Подобным же образом можно упорядочить и другие формы листовой сегментации, указанные С.В.Мейеном.

Если наши рассуждения верны, то на лист и формы листа следует взглянуть с новой точки зрения органического состояния, обладающего особым свойством самоподобия, и в своих формах проявляющего те или иные эйдосы самоподобия. В какой-то мере этот взгляд на биологическое многообразие с точки зрения самоподобия может быть продолжен и на другие случаи формообразования, хотя у животных, по нашему мнению, он начинает играть уже подчиненную роль.
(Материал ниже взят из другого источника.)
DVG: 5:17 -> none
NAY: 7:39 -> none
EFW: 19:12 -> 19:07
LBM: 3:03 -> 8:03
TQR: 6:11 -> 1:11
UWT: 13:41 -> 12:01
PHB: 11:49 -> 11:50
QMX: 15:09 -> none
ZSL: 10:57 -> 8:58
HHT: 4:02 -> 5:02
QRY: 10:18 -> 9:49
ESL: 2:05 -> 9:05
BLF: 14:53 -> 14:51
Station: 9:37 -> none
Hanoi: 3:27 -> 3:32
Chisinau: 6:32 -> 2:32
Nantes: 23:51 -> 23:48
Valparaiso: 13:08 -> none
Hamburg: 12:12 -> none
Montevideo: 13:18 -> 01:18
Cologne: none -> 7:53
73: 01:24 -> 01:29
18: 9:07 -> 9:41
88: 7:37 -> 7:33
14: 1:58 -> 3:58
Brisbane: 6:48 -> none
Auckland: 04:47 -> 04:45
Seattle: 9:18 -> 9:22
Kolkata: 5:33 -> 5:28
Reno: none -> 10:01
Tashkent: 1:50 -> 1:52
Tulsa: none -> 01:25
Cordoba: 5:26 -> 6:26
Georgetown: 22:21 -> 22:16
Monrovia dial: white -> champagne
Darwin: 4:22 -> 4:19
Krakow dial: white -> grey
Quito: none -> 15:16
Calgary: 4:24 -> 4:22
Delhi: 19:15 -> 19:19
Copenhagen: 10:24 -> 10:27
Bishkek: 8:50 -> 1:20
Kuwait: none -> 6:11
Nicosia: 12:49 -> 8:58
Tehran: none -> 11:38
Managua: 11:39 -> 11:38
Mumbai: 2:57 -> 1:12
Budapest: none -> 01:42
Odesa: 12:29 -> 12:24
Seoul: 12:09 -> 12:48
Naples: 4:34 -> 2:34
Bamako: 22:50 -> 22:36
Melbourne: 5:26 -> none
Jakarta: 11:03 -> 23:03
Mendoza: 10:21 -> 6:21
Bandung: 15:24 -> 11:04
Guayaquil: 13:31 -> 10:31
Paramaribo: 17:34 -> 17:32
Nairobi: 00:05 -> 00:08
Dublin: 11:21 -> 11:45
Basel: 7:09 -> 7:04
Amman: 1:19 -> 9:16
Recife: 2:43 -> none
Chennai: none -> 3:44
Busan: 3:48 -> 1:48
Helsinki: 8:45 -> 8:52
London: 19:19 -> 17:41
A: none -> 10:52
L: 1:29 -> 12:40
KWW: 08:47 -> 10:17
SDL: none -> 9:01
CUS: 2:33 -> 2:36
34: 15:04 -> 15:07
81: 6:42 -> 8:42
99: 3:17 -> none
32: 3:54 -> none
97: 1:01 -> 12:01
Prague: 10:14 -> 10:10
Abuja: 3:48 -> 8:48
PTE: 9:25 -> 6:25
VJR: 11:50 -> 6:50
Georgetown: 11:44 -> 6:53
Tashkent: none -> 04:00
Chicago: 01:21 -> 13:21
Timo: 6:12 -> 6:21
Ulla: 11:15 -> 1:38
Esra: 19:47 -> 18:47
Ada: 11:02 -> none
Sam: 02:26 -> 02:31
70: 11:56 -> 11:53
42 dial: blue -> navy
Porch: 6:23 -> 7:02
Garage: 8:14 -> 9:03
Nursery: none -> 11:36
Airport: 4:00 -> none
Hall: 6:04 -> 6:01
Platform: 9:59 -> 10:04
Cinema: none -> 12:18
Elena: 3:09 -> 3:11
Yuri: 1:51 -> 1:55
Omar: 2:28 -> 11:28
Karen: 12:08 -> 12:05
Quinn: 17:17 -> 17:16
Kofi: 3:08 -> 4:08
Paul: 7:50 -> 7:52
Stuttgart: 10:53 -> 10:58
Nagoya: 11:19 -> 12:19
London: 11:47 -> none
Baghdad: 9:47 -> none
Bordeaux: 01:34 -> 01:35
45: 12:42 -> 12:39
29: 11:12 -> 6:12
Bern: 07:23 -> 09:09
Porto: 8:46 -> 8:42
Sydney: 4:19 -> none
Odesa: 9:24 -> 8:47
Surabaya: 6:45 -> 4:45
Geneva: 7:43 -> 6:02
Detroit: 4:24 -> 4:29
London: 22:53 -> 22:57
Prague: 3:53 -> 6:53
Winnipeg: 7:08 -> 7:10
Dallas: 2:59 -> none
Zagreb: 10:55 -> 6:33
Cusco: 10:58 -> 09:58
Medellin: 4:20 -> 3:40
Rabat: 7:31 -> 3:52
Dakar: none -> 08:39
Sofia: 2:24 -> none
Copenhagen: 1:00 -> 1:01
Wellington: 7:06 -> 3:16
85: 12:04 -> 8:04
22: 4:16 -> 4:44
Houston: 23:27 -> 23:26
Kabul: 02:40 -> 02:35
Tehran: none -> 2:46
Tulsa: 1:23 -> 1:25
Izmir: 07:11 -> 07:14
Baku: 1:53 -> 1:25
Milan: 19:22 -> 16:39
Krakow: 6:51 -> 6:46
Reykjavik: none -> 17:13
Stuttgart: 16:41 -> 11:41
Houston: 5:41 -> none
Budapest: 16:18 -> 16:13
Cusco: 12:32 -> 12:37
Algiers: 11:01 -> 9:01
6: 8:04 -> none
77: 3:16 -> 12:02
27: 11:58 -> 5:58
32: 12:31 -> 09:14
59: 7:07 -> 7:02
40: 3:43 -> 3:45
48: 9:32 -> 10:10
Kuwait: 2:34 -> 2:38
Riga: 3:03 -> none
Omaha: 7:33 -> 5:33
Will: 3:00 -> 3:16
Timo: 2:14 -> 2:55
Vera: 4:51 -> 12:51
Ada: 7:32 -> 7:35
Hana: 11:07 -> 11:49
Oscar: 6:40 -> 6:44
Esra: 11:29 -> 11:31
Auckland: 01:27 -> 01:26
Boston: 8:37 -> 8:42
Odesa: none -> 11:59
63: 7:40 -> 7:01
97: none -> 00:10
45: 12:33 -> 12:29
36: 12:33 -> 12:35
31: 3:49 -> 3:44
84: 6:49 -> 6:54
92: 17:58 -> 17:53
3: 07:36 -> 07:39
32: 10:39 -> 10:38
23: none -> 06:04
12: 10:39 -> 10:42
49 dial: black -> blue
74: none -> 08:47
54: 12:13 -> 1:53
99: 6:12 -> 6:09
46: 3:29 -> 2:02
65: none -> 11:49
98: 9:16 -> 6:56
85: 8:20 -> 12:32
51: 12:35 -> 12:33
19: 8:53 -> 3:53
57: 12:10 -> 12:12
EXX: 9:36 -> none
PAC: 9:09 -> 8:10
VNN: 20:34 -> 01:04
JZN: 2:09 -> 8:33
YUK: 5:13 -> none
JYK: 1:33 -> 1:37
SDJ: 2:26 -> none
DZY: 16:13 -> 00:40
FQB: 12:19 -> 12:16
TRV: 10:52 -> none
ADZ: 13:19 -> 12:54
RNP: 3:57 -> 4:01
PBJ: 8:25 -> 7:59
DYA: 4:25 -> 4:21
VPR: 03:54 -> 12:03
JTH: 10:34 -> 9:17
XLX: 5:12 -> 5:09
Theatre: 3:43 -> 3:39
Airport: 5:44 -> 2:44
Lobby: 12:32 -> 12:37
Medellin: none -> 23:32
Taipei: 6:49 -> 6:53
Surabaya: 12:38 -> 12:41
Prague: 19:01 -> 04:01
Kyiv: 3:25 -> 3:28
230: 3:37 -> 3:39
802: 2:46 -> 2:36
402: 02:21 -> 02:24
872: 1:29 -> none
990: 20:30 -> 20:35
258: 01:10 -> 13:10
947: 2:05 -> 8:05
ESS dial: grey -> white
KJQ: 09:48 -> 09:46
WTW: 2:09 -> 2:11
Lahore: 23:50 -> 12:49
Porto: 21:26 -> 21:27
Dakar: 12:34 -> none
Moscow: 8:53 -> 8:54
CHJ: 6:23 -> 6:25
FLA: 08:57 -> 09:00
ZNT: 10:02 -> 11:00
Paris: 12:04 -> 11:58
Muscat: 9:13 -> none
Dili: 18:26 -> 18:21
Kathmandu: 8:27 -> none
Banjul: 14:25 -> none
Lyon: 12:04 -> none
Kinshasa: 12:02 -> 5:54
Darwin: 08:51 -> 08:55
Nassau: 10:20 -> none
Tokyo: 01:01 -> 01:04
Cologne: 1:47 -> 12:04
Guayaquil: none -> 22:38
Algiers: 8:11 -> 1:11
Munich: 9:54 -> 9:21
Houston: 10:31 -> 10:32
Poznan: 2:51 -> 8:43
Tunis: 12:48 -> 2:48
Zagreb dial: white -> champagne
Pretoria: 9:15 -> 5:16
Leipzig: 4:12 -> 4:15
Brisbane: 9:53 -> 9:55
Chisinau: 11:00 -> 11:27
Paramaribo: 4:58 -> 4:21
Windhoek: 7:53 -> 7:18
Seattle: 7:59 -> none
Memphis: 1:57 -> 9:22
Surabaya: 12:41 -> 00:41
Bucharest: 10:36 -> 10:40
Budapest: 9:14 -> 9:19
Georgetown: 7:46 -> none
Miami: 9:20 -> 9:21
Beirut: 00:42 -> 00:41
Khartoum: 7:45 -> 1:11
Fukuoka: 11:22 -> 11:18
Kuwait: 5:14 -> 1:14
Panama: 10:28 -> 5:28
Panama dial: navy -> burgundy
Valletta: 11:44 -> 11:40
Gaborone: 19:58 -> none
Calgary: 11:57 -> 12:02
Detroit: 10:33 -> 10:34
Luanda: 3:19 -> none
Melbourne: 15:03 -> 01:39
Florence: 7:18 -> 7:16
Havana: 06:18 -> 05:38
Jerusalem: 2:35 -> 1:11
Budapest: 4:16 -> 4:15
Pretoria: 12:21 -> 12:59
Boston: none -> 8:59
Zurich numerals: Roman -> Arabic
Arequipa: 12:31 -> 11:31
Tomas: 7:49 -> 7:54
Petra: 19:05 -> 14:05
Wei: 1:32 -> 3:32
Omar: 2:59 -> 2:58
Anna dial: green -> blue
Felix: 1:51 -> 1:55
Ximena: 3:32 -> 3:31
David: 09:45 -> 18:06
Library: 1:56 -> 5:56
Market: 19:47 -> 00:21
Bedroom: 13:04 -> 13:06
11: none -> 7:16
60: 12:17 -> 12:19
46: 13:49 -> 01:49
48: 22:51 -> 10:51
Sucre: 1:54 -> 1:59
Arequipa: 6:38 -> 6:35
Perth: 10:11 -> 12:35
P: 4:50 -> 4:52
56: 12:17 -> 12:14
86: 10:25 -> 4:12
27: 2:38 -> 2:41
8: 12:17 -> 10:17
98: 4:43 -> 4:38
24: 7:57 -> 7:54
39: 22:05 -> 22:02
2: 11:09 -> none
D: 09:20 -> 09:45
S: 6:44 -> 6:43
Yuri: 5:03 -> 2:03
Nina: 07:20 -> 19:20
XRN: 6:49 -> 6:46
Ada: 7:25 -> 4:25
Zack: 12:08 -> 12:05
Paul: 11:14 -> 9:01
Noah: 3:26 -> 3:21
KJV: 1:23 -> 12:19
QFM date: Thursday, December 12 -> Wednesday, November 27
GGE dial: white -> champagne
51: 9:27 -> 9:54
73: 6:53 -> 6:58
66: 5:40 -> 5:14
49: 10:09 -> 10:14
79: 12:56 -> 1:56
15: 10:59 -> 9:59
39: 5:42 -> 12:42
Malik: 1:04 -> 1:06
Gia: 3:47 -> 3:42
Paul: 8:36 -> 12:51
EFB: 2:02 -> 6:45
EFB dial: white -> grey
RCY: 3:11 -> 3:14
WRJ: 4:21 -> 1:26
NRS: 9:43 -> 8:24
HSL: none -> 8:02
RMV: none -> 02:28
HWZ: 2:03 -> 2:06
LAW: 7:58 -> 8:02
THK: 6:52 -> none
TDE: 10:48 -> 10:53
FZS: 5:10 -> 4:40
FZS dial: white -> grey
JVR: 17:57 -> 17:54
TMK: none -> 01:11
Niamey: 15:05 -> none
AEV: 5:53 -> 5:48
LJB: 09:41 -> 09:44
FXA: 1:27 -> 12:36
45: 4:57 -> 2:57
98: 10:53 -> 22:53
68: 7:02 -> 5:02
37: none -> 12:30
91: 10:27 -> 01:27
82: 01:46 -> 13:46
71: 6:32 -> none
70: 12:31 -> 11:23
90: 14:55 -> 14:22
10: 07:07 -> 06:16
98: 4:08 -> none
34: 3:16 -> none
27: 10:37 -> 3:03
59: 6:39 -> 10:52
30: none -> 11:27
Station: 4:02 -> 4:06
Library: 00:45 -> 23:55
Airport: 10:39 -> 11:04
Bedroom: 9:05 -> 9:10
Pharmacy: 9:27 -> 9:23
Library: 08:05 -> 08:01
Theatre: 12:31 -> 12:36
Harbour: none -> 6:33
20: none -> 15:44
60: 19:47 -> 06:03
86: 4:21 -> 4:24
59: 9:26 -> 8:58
Итак, мы попытались в очень сжатой форме рассмотреть некоторые конституирующие идеи и принципы биологического многообразия. Был отмечен более "концентрированный" характер этих многообразии по сравнению с неорганическими многообразиями, подчеркнута необходимость эйдетического анализа биологической формы. На примере принципов стихий и самоподобия мы попытались наметить хотя бы направление подобного анализа. Без сомнения , эти принципы еще во многом неспецифичны для биологии (особенно принцип стихий), и главная трудность органического морфопоэзиса и эйдетического морфоязыка связана с каким-то более существенным началом. Однако, если не результат, то по крайней мере метод и направление кажутся нам выбранными правильно и на основе уже рассмотренных принципов.

1. The botanical Review. 1973.№ 3. Р. 205-260.